### ACTIVITY
Print each line below verbatim, skipping every picture.
• • •
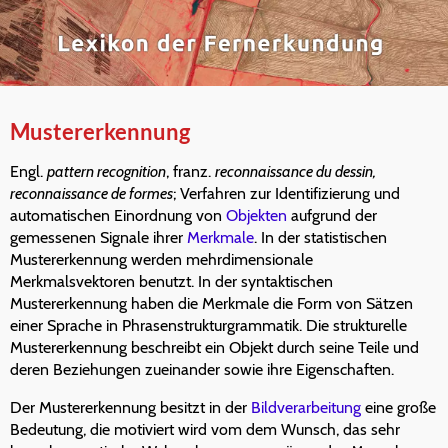
Mustererkennung
Engl.
pattern recognition
, franz.
reconnaissance du dessin,
reconnaissance de formes
; Verfahren zur Identifizierung und
automatischen Einordnung von
Objekten
aufgrund der
gemessenen Signale ihrer
Merkmale
. In der statistischen
Mustererkennung werden mehrdimensionale
Merkmalsvektoren benutzt. In der syntaktischen
Mustererkennung haben die Merkmale die Form von Sätzen
einer Sprache in Phrasenstrukturgrammatik. Die strukturelle
Mustererkennung beschreibt ein Objekt durch seine Teile und
deren Beziehungen zueinander sowie ihre Eigenschaften.
Der Mustererkennung besitzt in der
Bildverarbeitung
eine große
Bedeutung, die motiviert wird vom dem Wunsch, das sehr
• • •
### RESPONSE FOR THIS EXERCISE
Mustererkennung
Engl.
pattern recognition
, franz.
reconnaissance du dessin,
reconnaissance de formes
; Verfahren zur Identifizierung und
automatischen Einordnung von
Objekten
aufgrund der
gemessenen Signale ihrer
Merkmale
. In der statistischen
Mustererkennung werden mehrdimensionale
Merkmalsvektoren benutzt. In der syntaktischen
Mustererkennung haben die Merkmale die Form von Sätzen
einer Sprache in Phrasenstrukturgrammatik. Die strukturelle
Mustererkennung beschreibt ein Objekt durch seine Teile und
deren Beziehungen zueinander sowie ihre Eigenschaften.
Der Mustererkennung besitzt in der
Bildverarbeitung
eine große
Bedeutung, die motiviert wird vom dem Wunsch, das sehr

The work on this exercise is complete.